Il tecnico in divisa cosparge di segatura la scena ne segna un cerchio con i piedi e una “X” al centro, le luci in platea rimangono accese, la regia è posizionata su un lato del palcoscenico. Nell’immediato l’impatto è metateatrale all’inizio di “Rabbia”, lo spettacolo ventennale di Pippo Delbono dedicato a Pierpaolo Pasolini, in scena al Teatro Auditorium dell’Unical lo scorso 16 febbraio. Il cinema poetico pasoliniano e il teatro cinematografico di Delbono si contaminano per fondersi in una costruzione sequenziale di poesia, musica e danza dai rimandi onirici come lo stesso regista spiega citando una frase del film di Pasolini “Il fiore delle mille e una notte”: “La verità non sta in un sogno, ma in molti sogni”.
Il cinema muto di Chaplin, la poesia di Rimbaud, le preghiere del Vangelo, i testi di Pasolini si animano per immergersi in scenari di vita che ci appartengono, ora nel sociale, ora nell’intimo, come la frase ripetuta da Delbono “dimmi che mi ami”, scandita a volte con implorazione e violenza, per poi celarsi, in altri momenti, di una pudica tenerezza. Gli attori sul palco (Piero Corso alla chitarra, Pepe Robledo, Vladimir Luxuria e Pippo Delbono) ai limiti dell’insolito si distaccano dalla recitazione per avvicinarsi alla vita, ricerca tipica di Delbono e nel cinema e in teatro, che per certi versi rimanda al neorealismo del Secondo Dopoguerra mentre per altri ne segna i tratti pasoliniani, per mescolarsi in dissonanze sempre attuali e visionarie (una Luxuria vestita di paillettes entra dal fondo della scalinata del teatro e sulle note di “Tanti Auguri” della Carrà comincia a esibirsi nel tipico balletto, mentre sullo sfondo un uomo viene torturato da un carnefice nazista).
Nel teatro di Delbono le parole diventano sempre una ricerca linguistica, “c’è un altro tempo rispetto al cinema – racconta lui stesso dietro le quinte del Teatro Auditorium a fine spettacolo – nel cinema capita che arrivi in campo rom e trovi qualcosa che può diventare il film, in teatro, lavoro di grande tecnica, trovi un movimento ma metterlo in scena richiede un lungo lavoro, cioè la scena la costruisci col tempo. In teatro le parole diventano musica, diventano canto. Il teatro è un rito, quindi non bastano le idee”.

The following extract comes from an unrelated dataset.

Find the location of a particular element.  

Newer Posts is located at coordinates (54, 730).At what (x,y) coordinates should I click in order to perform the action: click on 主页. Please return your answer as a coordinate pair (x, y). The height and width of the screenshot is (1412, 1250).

Eppure “Rabbia” sembra costruito su sequenze, proprio come nel cinema: “Un po’ in tutti i miei spettacoli io guardo le scene come se fossero inquadrature: montaggio, sequenze, primi piani e piani lunghi. Forse in questo spettacolo più che in altri – ammette l’attore-regista – mi piace che le cose nascano, vivano e muoiano, poi rischio, perché fondamentalmente è spietato questo montaggio, basta un attimo di distrazione per perderne la poesia. È una composizione, anche un po’ vicina alla musica”. E il finale festoso di “Rabbia” sembra echeggiare un altro capolavoro cinematografico quello di “Otto e mezzo” di Fellini, d’altronte l’incontro tra testi e generi diversi caratterizza tutta l’opera artistica di Delbono.
Prossimo appuntamento al Tau venerdì 20 con “Il sangue” un concerto drammatico che vede Pippo Delbono affiancato dalla straordinaria voce di Petra Magoni. Sono invece in corso una serie di sopralluoghi che Delbono sta eseguendo nel territorio calabrese in occasione del suo prossimo film titolato “Vangelo”, al quale hanno preso parte alcuni studenti dell’Ateneo, che vede l’Unical partecipe in forma co-produttiva.